There are many reasons why you want to shoot multiple angles of a scene (either simultaneously or contextually related one). In this video, Parker Walbeck and Jake Weisler from fulltimefilmmaker take a look at 12 camera angles, why and when to use them.
Shooting different angles help you bring more emotion into your scenes but you need to know when to use which angle to get the result that you want. Shooting from different angles help you bring perspective to your scenes (think wide vs. close up), editing also benefit considerably when you are shooting more than one angle (you have more options to choose from and if something didn’t go well during the scene (somebody miss spoke for example) it is much easier to cut to a different angle a few seconds later).
The 12 most popular camera angles:
- Wide shot – usually shot with a wide-angle lens and is typically an establishing shot but can also be used to show emotion (think a person walking into the horizon or a person that is removed from his environment).
- Long shot – this can also be used for an establishing shot but is done using a telephoto lens from a distance (showing full body), it gives more separation from the background and is more focused on the subject.
- Medium shot – this is done from the waist up. This is the closest to the way we see people most of the time and create the feeling that you are actually closer to your subject.
- Cowboy shot – this is a shot in-between long and medium shot when you want to show something that is just below the waist (think a gun in a western).

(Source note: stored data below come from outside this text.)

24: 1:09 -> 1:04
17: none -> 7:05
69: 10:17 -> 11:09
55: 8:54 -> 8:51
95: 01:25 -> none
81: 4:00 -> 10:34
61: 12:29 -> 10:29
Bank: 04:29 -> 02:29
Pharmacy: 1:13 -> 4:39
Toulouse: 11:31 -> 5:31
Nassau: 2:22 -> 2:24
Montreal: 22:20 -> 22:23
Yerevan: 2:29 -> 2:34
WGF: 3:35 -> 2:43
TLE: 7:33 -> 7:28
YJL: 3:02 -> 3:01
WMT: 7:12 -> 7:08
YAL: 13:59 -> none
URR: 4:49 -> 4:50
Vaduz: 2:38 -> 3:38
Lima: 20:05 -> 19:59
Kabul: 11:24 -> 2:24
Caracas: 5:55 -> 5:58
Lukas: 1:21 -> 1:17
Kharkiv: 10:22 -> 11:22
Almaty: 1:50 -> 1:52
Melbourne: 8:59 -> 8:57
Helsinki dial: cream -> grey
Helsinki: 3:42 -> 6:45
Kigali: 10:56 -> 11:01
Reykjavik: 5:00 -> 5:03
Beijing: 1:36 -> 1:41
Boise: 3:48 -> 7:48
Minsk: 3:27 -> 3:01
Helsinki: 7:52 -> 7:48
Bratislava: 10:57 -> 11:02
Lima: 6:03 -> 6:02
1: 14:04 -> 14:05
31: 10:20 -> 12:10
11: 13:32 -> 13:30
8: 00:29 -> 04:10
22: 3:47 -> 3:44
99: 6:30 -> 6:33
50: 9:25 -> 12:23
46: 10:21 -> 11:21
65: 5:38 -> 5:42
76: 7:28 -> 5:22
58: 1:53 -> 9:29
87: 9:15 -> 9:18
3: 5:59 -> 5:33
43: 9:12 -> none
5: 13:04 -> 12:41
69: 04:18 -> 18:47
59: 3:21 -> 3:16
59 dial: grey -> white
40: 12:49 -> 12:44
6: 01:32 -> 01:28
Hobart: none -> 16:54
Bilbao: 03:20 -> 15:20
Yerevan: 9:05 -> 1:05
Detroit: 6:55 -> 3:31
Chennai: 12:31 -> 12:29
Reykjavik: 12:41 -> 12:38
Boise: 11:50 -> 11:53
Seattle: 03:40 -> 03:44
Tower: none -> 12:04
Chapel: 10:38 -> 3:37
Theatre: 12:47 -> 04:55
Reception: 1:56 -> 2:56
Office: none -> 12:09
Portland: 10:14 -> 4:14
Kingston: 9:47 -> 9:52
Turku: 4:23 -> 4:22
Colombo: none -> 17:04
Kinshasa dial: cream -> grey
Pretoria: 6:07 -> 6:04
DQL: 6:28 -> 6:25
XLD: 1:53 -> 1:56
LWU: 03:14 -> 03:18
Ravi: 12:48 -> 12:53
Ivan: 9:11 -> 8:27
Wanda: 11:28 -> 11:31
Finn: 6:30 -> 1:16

- Close up shot / tight shot – used for intimate scenes when you want the viewer to focus on an expression or what your character is saying. These shots are usually done with 50-100mm lenses.
- Detail shot – this is an extreme close up shot, they can convey mistery or depth but can also show emotions like anxiety (think of a close up on the hands of a person during an interview moving anxiously). These are also typically shot using 50-100mm lenses (and in many cases using macro lenses).
- Low angle shot – this type of angle is used to make your character look bigger and more powerful although they can be used to convey wonder (think of a camera moving around a person in a large open space looking around from below).
- High angle shot – This does the exact opposite – making your subject look smaller or weaker.
- Dutch angle shot – this is a slanted point of view and it can add some interest to the shot but also some sort of uneasy motion.
- Over the shoulder – this angle is very popular for conversation shots and can also be used in interviews. It gives the viewer the feeling that he or she are part of the conversation.
- POV shot – point of view shots gives the viewer the perspective of being in the scene and is great for action sports but can be creatively utilized for horror movies and other types of scenes. This is usually shot using a wide-angle lens.
- Cutaway shot – This is a bit different, it is a scene of something different that takes place at the same time (in many cases this isn’t a different angle but a completely different shot – but you can shoot a car speed meter during a car chase for example).